European countries still want Chinese money. Even with new restrictions, it will be easier for Chinese investors to buy assets in Europe than in the United States, which screens foreign investments for threats to national security. But European governments have become warier of Chinese intentions and are demanding that China give European companies the same freedom to invest in Chinese companies that Chinese investors have in Europe. China often requires foreign companies to share sensitive technology and operate through joint ventures with Chinese partners.
The proposals announced Wednesday by the European Commission are the first step toward legislation that would compel foreign investors to disclose whether they receive state support. The commission could also investigate companies suspected of receiving subsidies.
European officials would acquire power to impose conditions on subsidized investors, such as forcing them to share technology with competitors. In some cases, Brussels or European countries could block deals altogether.
The measures would give European officials “very broad powers,” said Horst Henschen, a lawyer in the Frankfurt office of Covington, a law firm.
Authorities could interfere with deals “based on the mere fact that the foreign company enjoys business advantages because it received subsidies or has access to preferential financing,” Mr. Henschen said in an email.
Ms. Vestager said that the commission was not singling out China or trying to keep foreign investors out. “There is no specific country we are thinking of,” she said. “We want reciprocity and a level playing field.”

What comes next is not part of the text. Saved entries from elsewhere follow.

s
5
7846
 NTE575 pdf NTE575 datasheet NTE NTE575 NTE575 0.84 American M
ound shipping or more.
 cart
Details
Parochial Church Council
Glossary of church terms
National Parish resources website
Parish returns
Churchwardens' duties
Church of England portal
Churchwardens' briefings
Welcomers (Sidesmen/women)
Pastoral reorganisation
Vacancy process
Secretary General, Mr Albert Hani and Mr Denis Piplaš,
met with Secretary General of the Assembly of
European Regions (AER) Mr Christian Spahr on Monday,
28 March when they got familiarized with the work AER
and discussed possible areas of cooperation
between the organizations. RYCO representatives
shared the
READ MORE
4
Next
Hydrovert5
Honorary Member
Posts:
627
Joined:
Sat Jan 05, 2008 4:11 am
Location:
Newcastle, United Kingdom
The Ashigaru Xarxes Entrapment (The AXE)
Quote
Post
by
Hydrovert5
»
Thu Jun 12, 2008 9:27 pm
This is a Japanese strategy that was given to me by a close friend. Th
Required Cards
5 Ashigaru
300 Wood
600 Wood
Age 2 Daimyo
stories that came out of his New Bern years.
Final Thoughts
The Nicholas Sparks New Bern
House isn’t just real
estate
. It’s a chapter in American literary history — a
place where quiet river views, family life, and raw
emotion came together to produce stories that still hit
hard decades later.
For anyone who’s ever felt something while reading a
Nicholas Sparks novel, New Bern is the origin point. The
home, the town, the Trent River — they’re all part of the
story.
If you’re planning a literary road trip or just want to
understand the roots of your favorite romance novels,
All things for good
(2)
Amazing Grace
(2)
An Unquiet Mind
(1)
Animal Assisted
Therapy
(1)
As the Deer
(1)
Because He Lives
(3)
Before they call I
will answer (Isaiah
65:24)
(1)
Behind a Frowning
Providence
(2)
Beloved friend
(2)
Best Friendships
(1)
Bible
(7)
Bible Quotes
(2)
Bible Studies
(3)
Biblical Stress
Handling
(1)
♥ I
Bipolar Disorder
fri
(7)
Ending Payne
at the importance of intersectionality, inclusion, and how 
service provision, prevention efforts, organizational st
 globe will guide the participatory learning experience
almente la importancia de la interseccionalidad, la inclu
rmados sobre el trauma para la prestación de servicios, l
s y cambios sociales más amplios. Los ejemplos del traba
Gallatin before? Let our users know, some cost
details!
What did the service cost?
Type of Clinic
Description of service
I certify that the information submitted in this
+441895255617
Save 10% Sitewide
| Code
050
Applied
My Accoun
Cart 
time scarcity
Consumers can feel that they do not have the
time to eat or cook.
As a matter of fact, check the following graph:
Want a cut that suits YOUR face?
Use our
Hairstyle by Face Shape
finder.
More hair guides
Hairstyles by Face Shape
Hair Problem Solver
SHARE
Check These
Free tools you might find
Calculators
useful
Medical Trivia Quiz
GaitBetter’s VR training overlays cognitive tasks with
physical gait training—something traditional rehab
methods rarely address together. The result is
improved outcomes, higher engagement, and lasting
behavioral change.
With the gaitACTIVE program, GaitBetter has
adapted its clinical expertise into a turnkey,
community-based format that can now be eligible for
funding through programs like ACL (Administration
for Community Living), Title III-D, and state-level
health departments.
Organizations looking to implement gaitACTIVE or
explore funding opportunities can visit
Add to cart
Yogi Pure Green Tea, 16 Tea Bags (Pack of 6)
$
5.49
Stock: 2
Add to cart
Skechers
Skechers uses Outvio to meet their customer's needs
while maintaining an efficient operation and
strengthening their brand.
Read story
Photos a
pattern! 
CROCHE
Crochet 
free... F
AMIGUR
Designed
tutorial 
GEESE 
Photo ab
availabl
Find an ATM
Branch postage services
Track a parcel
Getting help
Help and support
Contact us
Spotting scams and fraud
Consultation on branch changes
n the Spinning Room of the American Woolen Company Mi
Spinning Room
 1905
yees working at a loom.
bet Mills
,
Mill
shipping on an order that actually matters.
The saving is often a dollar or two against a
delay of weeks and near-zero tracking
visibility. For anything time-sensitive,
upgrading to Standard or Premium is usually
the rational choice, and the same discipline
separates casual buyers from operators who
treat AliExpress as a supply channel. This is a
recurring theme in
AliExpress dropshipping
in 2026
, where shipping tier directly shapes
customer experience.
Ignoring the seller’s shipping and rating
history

Chinese companies already have a major presence in Europe after investing more than 160 billion euros, or $180 billion, since 2000, according to research by Rhodium and the Mercator Institute for China Studies in Berlin.
Lately, attitudes have begun to shift. Plans to merge Volvo with Zhejiang Geely Holding Group, Geely Auto’s parent company, have provoked a debate in Sweden about China’s increasingly heavy-handed influence.
Germany has long been one of the countries most welcoming to Chinese investors. Until recently, the Chinese market has been a bonanza for German carmakers, which produce more vehicles there than they do at home.
But a political turning point came in 2016 when Midea, a Chinese appliance maker, bought Kuka, a German company that makes robots used in manufacturing. German officials had few legal tools they could use to maintain control over a leading edge technology. There was also alarm in 2018 when Li Shufu, the chairman of Geely Auto, bought just short of 10 percent in the car and truck maker Daimler, a symbol of German industrial might.
European officials realized that Chinese investors often had implicit or explicit financial backing from the government, making them de facto instruments of foreign policy. The deal for Norwegian Air was an example. The Chinese government controls BOC Aviation, an aircraft leasing company that last month agreed to take 13 percent of Norwegian in lieu of money that the airline owed.
The deal was part of a government bailout that helped the airline avert collapse, illustrating an important point: Europeans may be wary of Chinese investors, but sometimes they also need them.
“We have learned in recent years that we need tools to protect the German economy and Germany from undesirable investors,” Andreas Lämmel, a member of Parliament from Ms. Merkel’s Christian Democratic Union, said during the April debate. “But it can’t be an impermeable shield.”
Matina Stevis-Gridneff contributed reporting.